Whereas most water in Japan (including tap, bottled, and spring water) is soft, the water in Europe and North America is generally hard.
The quality of water is not only essential when it comes to Japanese teas, but it is also crucial for the preparation of some famous Japanese dishes. Many Japanese cooks residing abroad are tasked by the challenge to make certain iconic dishes taste as good as they would in Japan. While buying bottled soft water can be sufficient for tea, it becomes much more challenging to cook large quantities of food.
Some dishes which require soft water are dashi (Japanese stock commonly used for miso soup), soba noodles, and tofu. Japanese dishes are known for having very delicate flavors, without many spices. Soft water helps us distinguish and savor all these subtle flavors, while hard water would shadow them.
When it comes to Japanese green teas, soft water is crucial for us to taste the many layers of exquisite flavors of the tea leaves. Soft water also helps draw out the bitterness and astringency found in tea. That way, our palette can entirely focus on the gentle umami.
Hard water is not suitable for Japanese green tea because it does not sufficiently bring out the tea's flavor.
How Can I Get Soft Water In The West?
The hardness of the water in large depends on where you live.

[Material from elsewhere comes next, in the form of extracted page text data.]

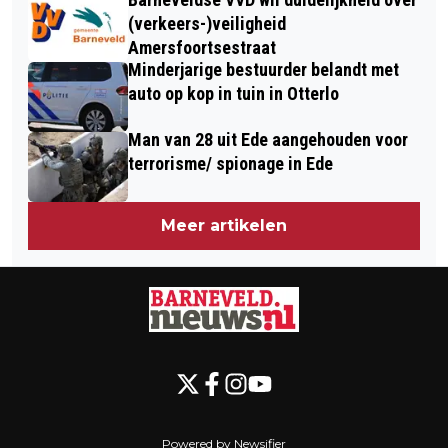
(verkeers-)veiligheid
Amersfoortsestraat
Minderjarige bestuurder belandt met
auto op kop in tuin in Otterlo
Man van 28 uit Ede aangehouden voor
terrorisme/ spionage in Ede
Meer artikelen
Powered by Newsifier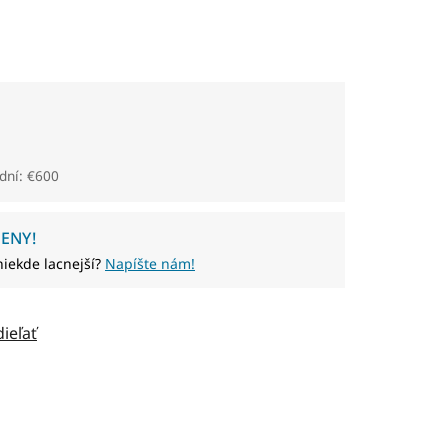
dní: €600
ENY!
niekde lacnejší?
Napíšte nám!
dieľať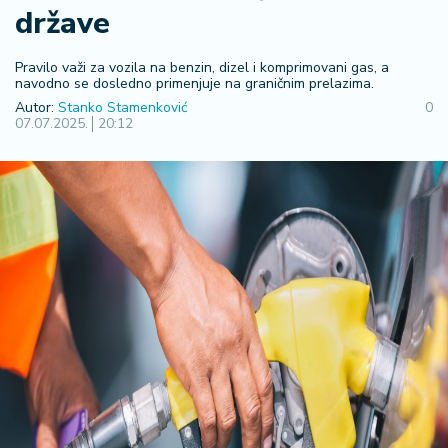
F
države
i
n
a
Pravilo važi za vozila na benzin, dizel i komprimovani gas, a
navodno se dosledno primenjuje na graničnim prelazima.
n
si
Autor:
Stanko Stamenković
0
07.07.2025.
20:12
j
e
i
B
e
r
z
a
E
x
p
o
2
0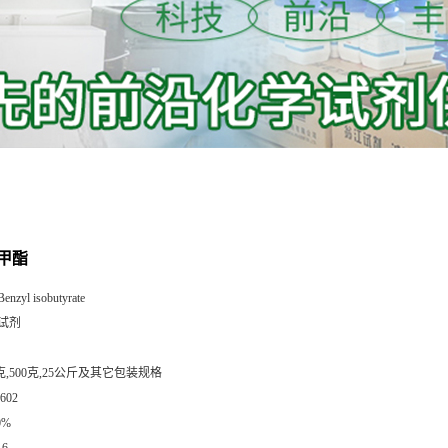
甲酯
Benzyl isobutyrate
试剂
0克,500克,25公斤及其它包装规格
602
0%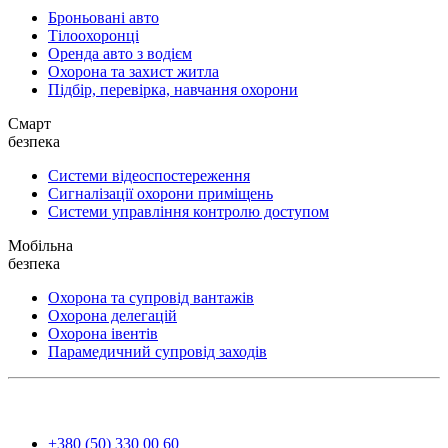
Броньовані авто
Тілоохоронці
Оренда авто з водієм
Охорона та захист житла
Підбір, перевірка, навчання охорони
Смарт
безпека
Системи відеоспостереження
Сигналізації охорони приміщень
Системи управління контролю доступом
Мобільна
безпека
Охорона та супровід вантажів
Охорона делегацій
Охорона івентів
Парамедичний супровід заходів
+380 (50) 330 00 60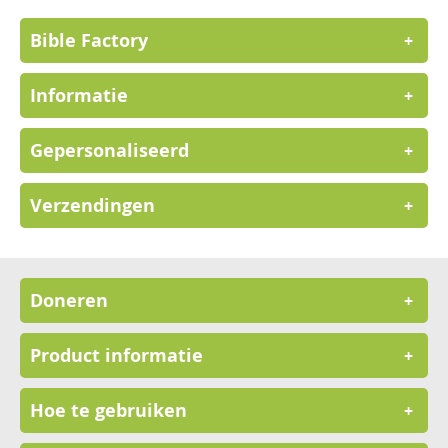
Bible Factory
+
Informatie
+
Gepersonaliseerd
+
Verzendingen
+
Doneren
+
Product informatie
+
Hoe te gebruiken
+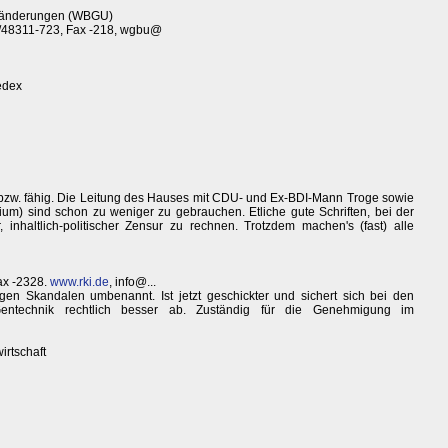
eränderungen (WBGU)
/48311-723, Fax -218, wgbu@
edex
t bzw. fähig. Die Leitung des Hauses mit CDU- und Ex-BDI-Mann Troge sowie
rium) sind schon zu weniger zu gebrauchen. Etliche gute Schriften, bei der
 inhaltlich-politischer Zensur zu rechnen. Trotzdem machen's (fast) alle
ax -2328.
www.rki.de
, info@...
en Skandalen umbenannt. Ist jetzt geschickter und sichert sich bei den
entechnik rechtlich besser ab. Zuständig für die Genehmigung im
irtschaft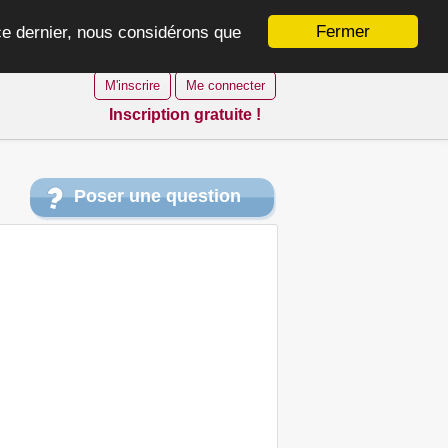
Fermer
 ce dernier, nous considérons que
M'inscrire
Me connecter
Inscription gratuite !
Poser une question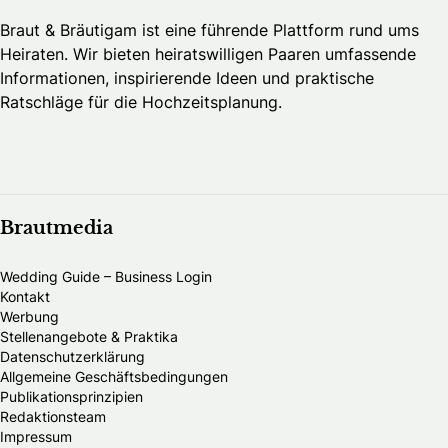
Braut & Bräutigam ist eine führende Plattform rund ums
Heiraten. Wir bieten heiratswilligen Paaren umfassende
Informationen, inspirierende Ideen und praktische
Ratschläge für die Hochzeitsplanung.
Brautmedia
Wedding Guide – Business Login
Kontakt
Werbung
Stellenangebote & Praktika
Datenschutzerklärung
Allgemeine Geschäftsbedingungen
Publikationsprinzipien
Redaktionsteam
Impressum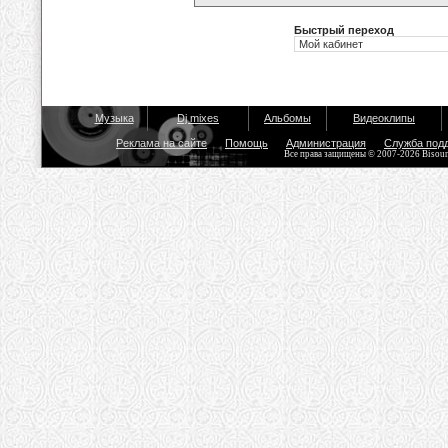
Быстрый переход
Музыка
Dj mixes
Альбомы
Видеоклипы
Реклама на сайте
Помощь
Администрация
Служба под
Все права защищены © 2007-2026 Bisou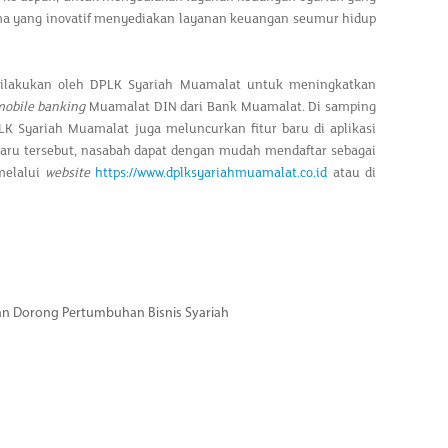
ma yang inovatif menyediakan layanan keuangan seumur hidup
 dilakukan oleh DPLK Syariah Muamalat untuk meningkatkan
obile banking
Muamalat DIN dari Bank Muamalat. Di samping
K Syariah Muamalat juga meluncurkan fitur baru di aplikasi
baru tersebut, nasabah dapat dengan mudah mendaftar sebagai
melalui
website
https://www.dplksyariahmuamalat.co.id
atau di
dan Dorong Pertumbuhan Bisnis Syariah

East coast United States has water softer than other parts of the states. However, it still might be too harsh for Japanese teas.
Pay attention to the mineral level of water. Purchasing water with fewer minerals will mean that it is softer.
The following USA and Canadian water brands are known for their excellent quality soft water:
- Alaskan Glacier Gold Water (United States)
- Crystal Geyser (United States)
- Rocky Mountain (United States)
- Aquator (Canada)
- Bourassa Canadian (Canada)
The picture above shows water hardness levels throughout the USA.
Using Tap Water For Tea Brewing
If you live in an area where the tap water is rather hard, you can use a salt-based water softener that turns water from hard to soft through the process called "ion exchange". This process removes high concentrations of magnesium and calcium by substituting the hardness minerals (calcium and magnesium) with sodium chloride (salt).
Our research shows that ion-exchange softeners prove, by far, to be the most effective home softener. Other devices are usually much less effective if not scams.
If you live in an area where the tap water is drinkable and relatively soft, for example, East Coast USA, you can brew Japanese teas with it. However, one problem that commonly arises is the chlorine taste and smell of tap water. Some tap water has a higher chlorine content to make it clean and drinkable. However, the scent can be strong and off-putting when preparing delicious, delicate tea. To solve this problem, we recommend boiling the water for over 2 minutes, then leaving it to cool off until it reaches the desired temperature.
Overall, while tea utensils and proper brewing techniques are essential for a quality cup of Japanese tea, it is crucial not to forget about water properties and grade. It could be the make or break of your tea experience.